Information provided:
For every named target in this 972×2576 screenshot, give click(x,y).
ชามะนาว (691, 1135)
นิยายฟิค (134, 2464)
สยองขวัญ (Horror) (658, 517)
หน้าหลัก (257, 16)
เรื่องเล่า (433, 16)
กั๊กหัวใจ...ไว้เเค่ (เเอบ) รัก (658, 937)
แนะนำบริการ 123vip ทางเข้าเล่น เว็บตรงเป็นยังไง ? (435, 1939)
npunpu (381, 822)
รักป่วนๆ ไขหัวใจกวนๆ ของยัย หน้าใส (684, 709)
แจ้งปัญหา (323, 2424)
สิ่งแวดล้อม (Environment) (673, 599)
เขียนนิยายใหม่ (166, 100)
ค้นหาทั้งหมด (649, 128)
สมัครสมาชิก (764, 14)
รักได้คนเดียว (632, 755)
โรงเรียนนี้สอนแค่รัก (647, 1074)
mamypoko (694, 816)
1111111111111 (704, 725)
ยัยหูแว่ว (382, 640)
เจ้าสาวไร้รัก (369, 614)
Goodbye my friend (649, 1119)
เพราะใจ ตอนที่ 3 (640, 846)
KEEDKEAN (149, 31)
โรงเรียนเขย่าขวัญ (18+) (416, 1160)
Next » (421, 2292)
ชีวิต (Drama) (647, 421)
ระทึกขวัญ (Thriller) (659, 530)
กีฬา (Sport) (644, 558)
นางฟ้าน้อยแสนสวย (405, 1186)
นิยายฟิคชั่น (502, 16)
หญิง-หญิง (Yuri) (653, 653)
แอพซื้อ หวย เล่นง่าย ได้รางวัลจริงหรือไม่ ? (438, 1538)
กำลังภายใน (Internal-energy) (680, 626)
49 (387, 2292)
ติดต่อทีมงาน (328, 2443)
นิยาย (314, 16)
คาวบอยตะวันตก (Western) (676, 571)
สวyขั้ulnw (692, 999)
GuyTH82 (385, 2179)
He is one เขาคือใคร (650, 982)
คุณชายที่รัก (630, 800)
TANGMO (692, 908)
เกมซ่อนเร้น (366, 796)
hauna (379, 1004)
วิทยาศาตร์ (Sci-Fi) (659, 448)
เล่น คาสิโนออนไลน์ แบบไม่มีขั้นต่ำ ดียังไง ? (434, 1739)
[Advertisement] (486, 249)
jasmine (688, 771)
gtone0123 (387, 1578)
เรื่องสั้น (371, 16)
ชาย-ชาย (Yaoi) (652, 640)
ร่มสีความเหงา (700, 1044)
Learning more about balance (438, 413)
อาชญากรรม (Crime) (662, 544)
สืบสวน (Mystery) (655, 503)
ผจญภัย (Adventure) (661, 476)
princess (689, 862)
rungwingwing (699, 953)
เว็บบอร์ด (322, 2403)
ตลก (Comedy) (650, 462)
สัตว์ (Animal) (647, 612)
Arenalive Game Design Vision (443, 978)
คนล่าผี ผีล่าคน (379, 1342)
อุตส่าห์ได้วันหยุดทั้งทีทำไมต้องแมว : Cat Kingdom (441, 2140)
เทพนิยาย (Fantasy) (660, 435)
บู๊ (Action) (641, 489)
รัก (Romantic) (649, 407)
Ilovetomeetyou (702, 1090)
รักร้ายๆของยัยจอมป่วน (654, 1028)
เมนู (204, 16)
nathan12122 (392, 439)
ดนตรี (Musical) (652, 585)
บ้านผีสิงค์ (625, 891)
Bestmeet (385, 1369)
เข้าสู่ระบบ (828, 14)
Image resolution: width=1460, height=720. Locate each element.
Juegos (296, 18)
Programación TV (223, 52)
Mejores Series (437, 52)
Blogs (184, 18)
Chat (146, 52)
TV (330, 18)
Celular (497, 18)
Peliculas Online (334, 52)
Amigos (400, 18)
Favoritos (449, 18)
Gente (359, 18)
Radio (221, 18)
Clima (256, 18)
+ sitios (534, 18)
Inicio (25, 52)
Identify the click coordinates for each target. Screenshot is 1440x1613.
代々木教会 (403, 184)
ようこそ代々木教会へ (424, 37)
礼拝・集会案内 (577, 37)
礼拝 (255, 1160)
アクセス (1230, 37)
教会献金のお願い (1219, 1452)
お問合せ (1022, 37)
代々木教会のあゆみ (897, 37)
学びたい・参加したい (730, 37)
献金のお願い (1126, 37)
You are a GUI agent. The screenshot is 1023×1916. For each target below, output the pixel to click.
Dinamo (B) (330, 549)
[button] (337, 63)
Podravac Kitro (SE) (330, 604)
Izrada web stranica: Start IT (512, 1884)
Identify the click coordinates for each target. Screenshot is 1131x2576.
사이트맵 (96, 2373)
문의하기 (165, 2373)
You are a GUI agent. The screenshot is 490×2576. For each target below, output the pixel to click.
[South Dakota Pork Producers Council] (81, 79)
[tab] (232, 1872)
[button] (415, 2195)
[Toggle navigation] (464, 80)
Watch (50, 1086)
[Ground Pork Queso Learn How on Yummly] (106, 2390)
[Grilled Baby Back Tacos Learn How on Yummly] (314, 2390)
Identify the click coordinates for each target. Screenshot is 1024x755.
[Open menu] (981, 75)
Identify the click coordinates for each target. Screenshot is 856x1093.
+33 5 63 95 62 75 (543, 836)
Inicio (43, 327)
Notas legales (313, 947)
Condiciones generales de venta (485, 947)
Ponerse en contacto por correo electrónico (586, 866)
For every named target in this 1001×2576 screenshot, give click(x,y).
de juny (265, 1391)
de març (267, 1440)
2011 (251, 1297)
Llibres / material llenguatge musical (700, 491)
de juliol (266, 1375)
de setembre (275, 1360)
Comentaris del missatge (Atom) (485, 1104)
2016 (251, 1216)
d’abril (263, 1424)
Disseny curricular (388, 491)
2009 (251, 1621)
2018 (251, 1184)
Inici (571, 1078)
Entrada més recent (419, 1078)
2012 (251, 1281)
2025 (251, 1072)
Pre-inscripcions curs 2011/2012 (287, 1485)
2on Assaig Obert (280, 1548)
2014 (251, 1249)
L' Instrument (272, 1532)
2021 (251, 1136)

Exercise:
What you give back must match the material exactly, beginning with its first line and ending with the line holding "กั๊กหัวใจ...ไว้เเค่ (เเอบ) รัก (658, 937)".

Response:
For every named target in this 972×2576 screenshot, give click(x,y).
ชามะนาว (691, 1135)
นิยายฟิค (134, 2464)
สยองขวัญ (Horror) (658, 517)
หน้าหลัก (257, 16)
เรื่องเล่า (433, 16)
กั๊กหัวใจ...ไว้เเค่ (เเอบ) รัก (658, 937)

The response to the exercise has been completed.